At Tanglewood, an all-Beethoven program from an all-star trio

Violinist Leonidas Kavakos, pianist Emanuel Ax, and cellist Yo-Yo Ma took a bow Friday at Tanglewood.
Violinist Leonidas Kavakos, pianist Emanuel Ax, and cellist Yo-Yo Ma took a bow Friday at Tanglewood.Hilary Scott

LENOX — The trinity of cellist Yo-Yo Ma, pianist Emanuel Ax, and violinist Leonidas Kavakos do not perform together under a unified name, nor do they need to.

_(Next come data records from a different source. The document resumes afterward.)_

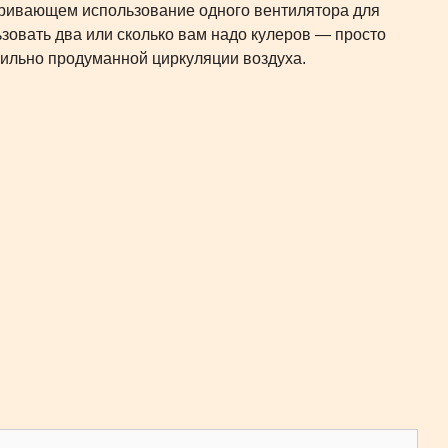
атривающем использование одного вентилятора для
зовать два или сколько вам надо кулеров — просто
вильно продуманной циркуляции воздуха.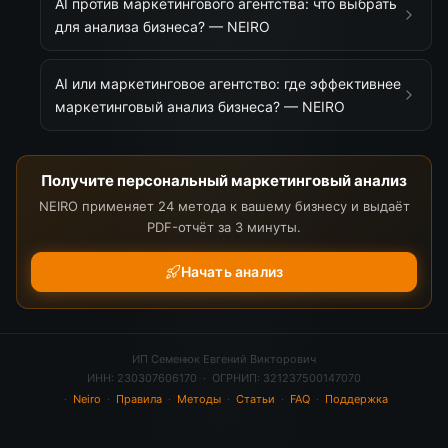
AI против маркетингового агентства: что выбрать
для анализа бизнеса? — NEIRO
AI или маркетинговое агентство: где эффективнее
маркетинговый анализ бизнеса? — NEIRO
Получите персональный маркетинговый анализ
NEIRO применяет 24 метода к вашему бизнесу и выдаёт
PDF-отчёт за 3 минуты.
Начать анализ
ИП Семенюк Евгений Викторович
ИНН: 230307606170 · ОГРНИП: 321237500147070
·
Neiro
·
Правила
·
Методы
·
Статьи
·
FAQ
·
Поддержка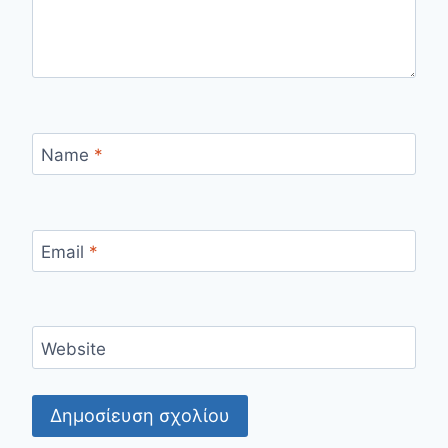
Name
*
Email
*
Website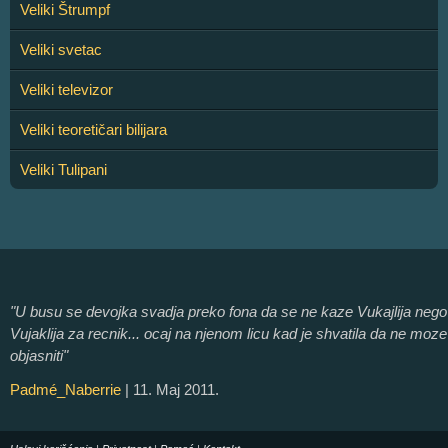
Veliki Štrumpf
Veliki svetac
Veliki televizor
Veliki teoretičari bilijara
Veliki Tulipani
"U busu se devojka svadja preko fona da se ne kaze Vukajlija nego
Vujaklija za recnik... ocaj na njenom licu kad je shvatila da ne moze
objasniti"
Padmé_Naberrie
| 11. Maj 2011.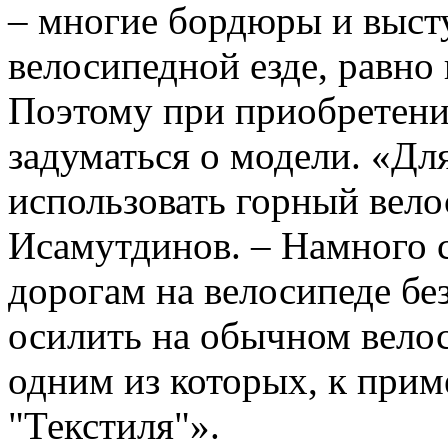
– многие бордюры и выс
велосипедной езде, равно 
Поэтому при приобретени
задуматься о модели. «Дл
использовать горный вело
Исамутдинов. – Намного 
дорогам на велосипеде бе
осилить на обычном вело
одним из которых, к прим
"Текстиля"».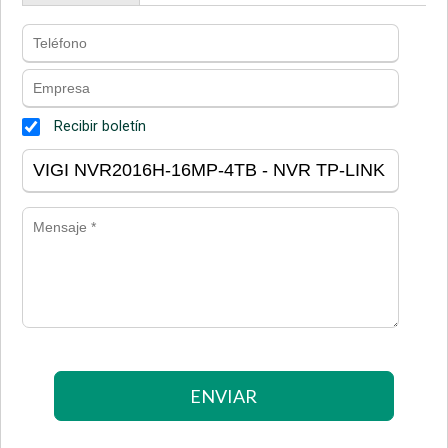
Recibir boletín
ENVIAR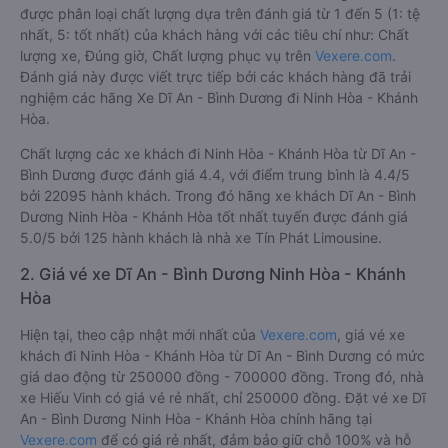
được phân loại chất lượng dựa trên đánh giá từ 1 đến 5 (1: tệ
nhất, 5: tốt nhất) của khách hàng với các tiêu chí như: Chất
lượng xe, Đúng giờ, Chất lượng phục vụ trên
Vexere.com
.
Đánh giá này được viết trực tiếp bởi các khách hàng đã trải
nghiệm các hãng Xe Dĩ An - Bình Dương đi Ninh Hòa - Khánh
Hòa.
Chất lượng các xe khách đi Ninh Hòa - Khánh Hòa từ Dĩ An -
Bình Dương được đánh giá 4.4, với điểm trung bình là 4.4/5
bởi 22095 hành khách. Trong đó hãng xe khách Dĩ An - Bình
Dương Ninh Hòa - Khánh Hòa tốt nhất tuyến được đánh giá
5.0/5 bởi 125 hành khách là nhà xe Tín Phát Limousine.
2. Giá vé xe Dĩ An - Bình Dương Ninh Hòa - Khánh
Hòa
Hiện tại, theo cập nhật mới nhất của
Vexere.com
, giá vé xe
khách đi Ninh Hòa - Khánh Hòa từ Dĩ An - Bình Dương có mức
giá dao động từ 250000 đồng - 700000 đồng. Trong đó, nhà
xe Hiếu Vinh có giá vé rẻ nhất, chỉ 250000 đồng. Đặt vé xe Dĩ
An - Bình Dương Ninh Hòa - Khánh Hòa chính hãng tại
Vexere.com
để có giá rẻ nhất, đảm bảo giữ chỗ 100% và hỗ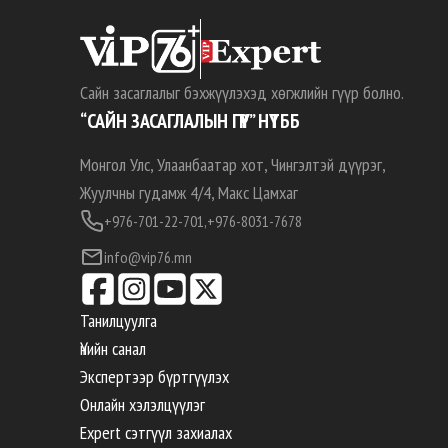
Сайн засаглалыг бэхжүүлэхэд хөгжлийн гүүр болно.
“САЙН ЗАСАГЛАЛЫН ГҮҮР” НҮТББ
Монгол Улс, Улаанбаатар хот, Чингэлтэй дүүрэг,
Жуулчны гудамж 4/4, Макс Цамхаг
+976-701-22-701,
+976-8031-7678
info@vip76.mn
Танилцуулга
Үнийн санал
Экспертээр бүртгүүлэх
Онлайн хэлэлцүүлэг
Expert сэтгүүл захиалах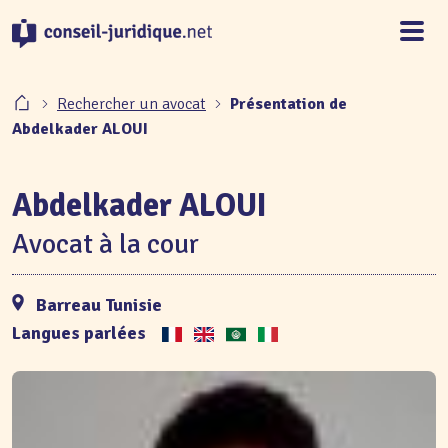
Panneau de gestion des cookies
Rechercher un avocat
Présentation de
Abdelkader ALOUI
Abdelkader ALOUI
Avocat à la cour
Barreau Tunisie
Langues parlées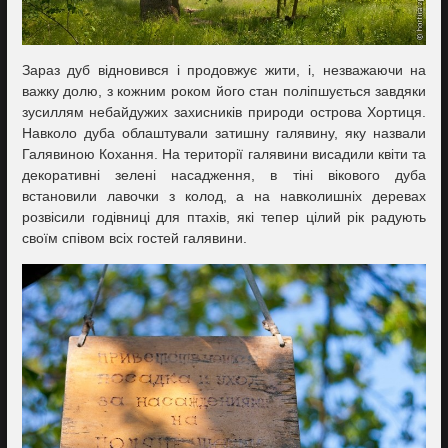
Зараз дуб відновився і продовжує жити, і, незважаючи на
важку долю, з кожним роком його стан поліпшується завдяки
зусиллям небайдужих захисників природи острова Хортиця.
Навколо дуба облаштували затишну галявину, яку назвали
Галявиною Кохання. На території галявини висадили квіти та
декоративні зелені насадження, в тіні вікового дуба
встановили лавочки з колод, а на навколишніх деревах
розвісили годівниці для птахів, які тепер цілий рік радують
своїм співом всіх гостей галявини.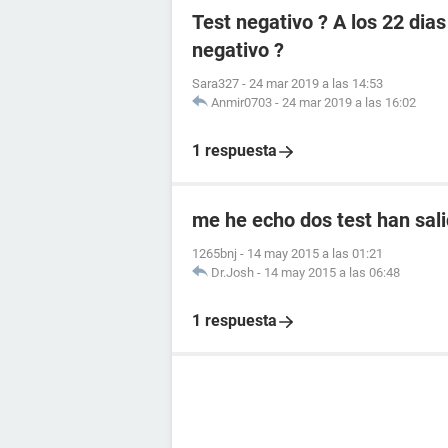
Test negativo ? A los 22 dia
negativo ?
Sara327
-
24 mar 2019 a las 14:53
Anmir0703
-
24 mar 2019 a las 16:02
1 respuesta
me he echo dos test han sali
1265bnj
-
14 may 2015 a las 01:21
Dr.Josh
-
14 may 2015 a las 06:48
1 respuesta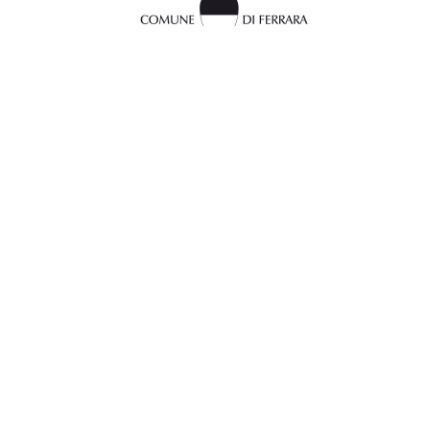
InFerrara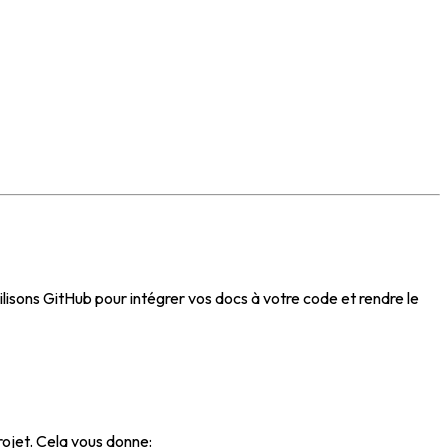
isons GitHub pour intégrer vos docs à votre code et rendre le
ojet. Cela vous donne: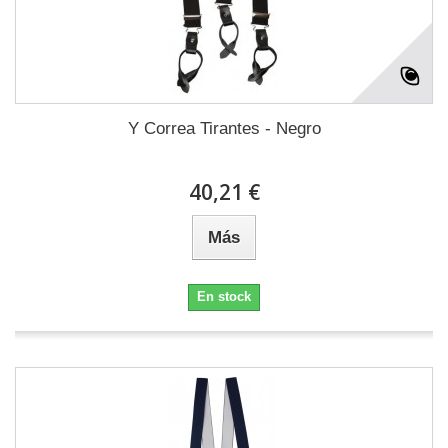
Y Correa Tirantes - Negro
40,21 €
Más
En stock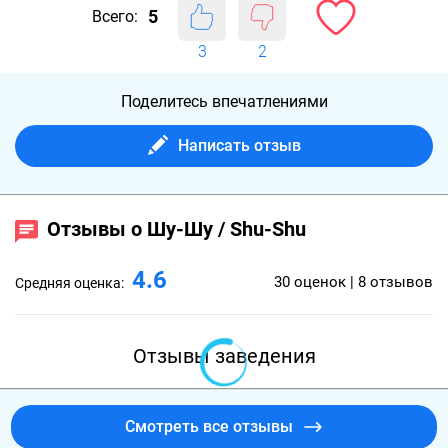
5
Всего:
3
2
Поделитесь впечатлениями
Написать отзыв
Отзывы о Шу-Шу / Shu-Shu
4.6
30 оценок | 8 отзывов
Средняя оценка:
Отзывы заведения
Смотреть все отзывы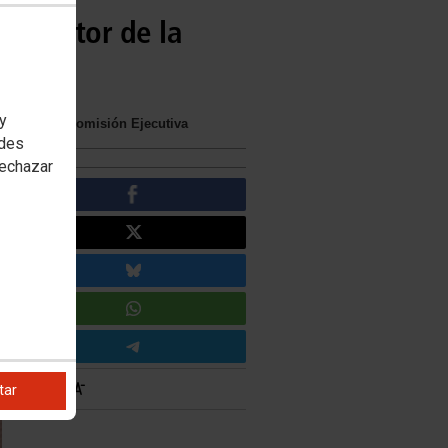
el Sector de la
 y
a una nueva Comisión Ejecutiva
edes
rechazar
tar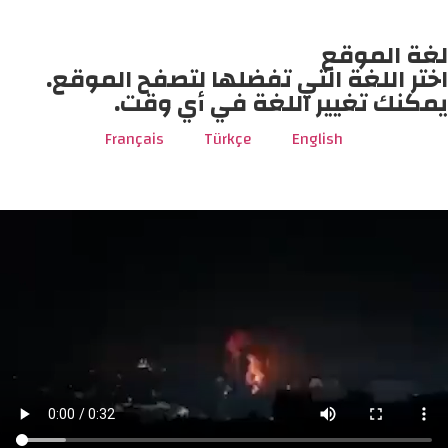
لغة الموقع
اختر اللغة التي تفضلها لتصفح الموقع.
يمكنك تغيير اللغة في أي وقت.
Français
Türkçe
English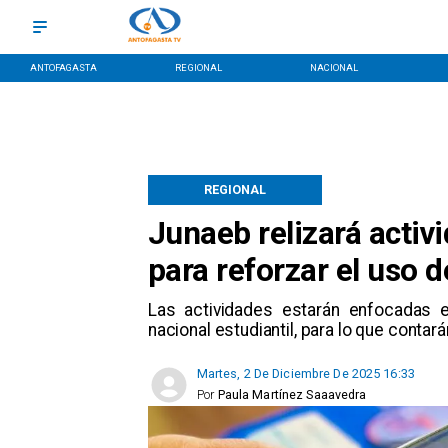
ANTOFAGASTA
REGIONAL
NACIONAL
REGIONAL
Junaeb relizará activ
para reforzar el uso d
Las actividades estarán enfocadas 
nacional estudiantil, para lo que conta
Martes, 2 De Diciembre De 2025 16:33
Por
Paula Martínez Saaavedra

When the most recognized cellist in the world is in your piano trio, the tickets sell themselves. (Kavakos and Ax are classical music celebrities in their own right, but for sheer visibility it’d be tough to surpass Ma, who made national news a few months ago when he got his COVID vaccine in Pittsfield and serenaded everyone in the clinic with Schubert and Bach during the mandatory 15-minute observation period.) Friday evening, the Koussevitzky Music Shed was packed to the allowable capacity, the lawn spread with blankets. “It doesn’t get much better than this,” a woman behind me said before the trio emerged.

High praise, and for Friday evening’s all-Beethoven program, well deserved. Ma and Ax have collaborated for decades, often alongside the late Isaac Stern. Kavakos joined them to record Brahms’s three piano trios in 2018, and the trio continued to collaborate regularly until the pandemic shutdown. That they picked up where they left off bodes well for the future.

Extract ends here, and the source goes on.